Historically, the use of spring waters dates back to the earliest civilizations. The principal source of water in the ancient Biblical city of Palmyra in Syria was a spring called Efca. That water is warm (33 degrees C), sulphurous and radioactive. It was believed by some to have curative powers. Similar karst-caves or systems provide water at Shobek, Kirhareshet, Lachish, Jerusalem, Hazor, and Gezer, all famous Biblical sites.

In Europe, one of the most famous springs is Bath in England. It is the site of one of the earliest spa developments. During Roman times, soldiers enthusiastically visited the hot springs for rest and relaxation. Hot springs were famous throughout the Roman Empire, and many remain today in use as health resorts.

In China, a book, "Annotation on Water Scripture," by Li Daoyuan, published during the second century A.D., describes hot springs, and the Lisban Spring, in China, is recorded in 1134 B.C. as having been used for medical purposes for many monarchies.

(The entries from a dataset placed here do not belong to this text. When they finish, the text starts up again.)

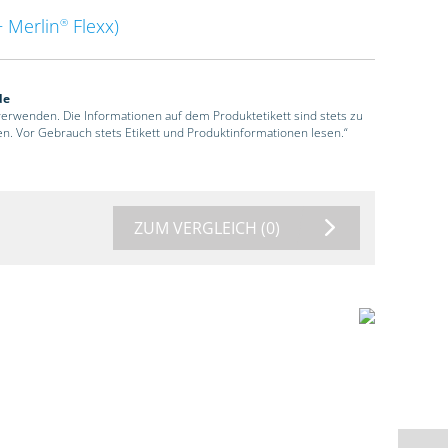
 Merlin
Flexx)
®
de
 verwenden. Die Informationen auf dem Produktetikett sind stets zu
en. Vor Gebrauch stets Etikett und Produktinformationen lesen.“
ZUM VERGLEICH
(0)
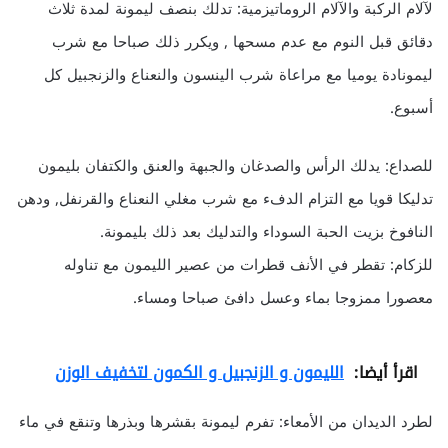
لآلام الركبة والآلام الروماتيزمية: تدلك بنصف ليمونة لمدة ثلاث
دقائق قبل النوم مع عدم مسحها , ويكرر ذلك صباحا مع شرب
ليمونادة يوميا مع مراعاة شرب الينسون والنعناع والزنجبيل كل
أسبوع.
للصداع: يدلك الرأس والصدغان والجبهة والعنق والكتفان بليمون
تدليكا قويا مع التزام الدفء مع شرب مغلي النعناع والقرنفل, ودهن
النافوخ بزيت الحبة السوداء والتدليك بعد ذلك بليمونة.
للزكام: تقطر في الأنف قطرات من عصير الليمون مع تناوله
معصورا ممزوجا بماء وعسل دافئ صباحا ومساء.
اقرأ أيضا:
الليمون و الزنجبيل و الكمون لتخفيف الوزن
لطرد الديدان من الأمعاء: تفرم ليمونة بقشرها وبذرها وتنقع في ماء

Dorothy Crouch, in her book, "Water Management in Ancient Greek Cities," (1993), presents one of the most comprehensive interrelationships between water supplies, and development of civilization in karst. The book illustrates that many of our basic concepts of karst were developed by the philosophers of ancient Greece. Springs from limestone, dolomite and marble in Europe and the Middle East have in the past been sites of earliest settlements and religious shrines. They have been sources of water supply, as well as mysterious natural phenomena subject to man's great curiosity and wonder.

Over time, beginning in the 17th Century, much effort has been devoted to the classification of springs. Classification has become much more complicated, and in addition to geologic, topographic size and durability systems of chemical character are now used to describe springs character.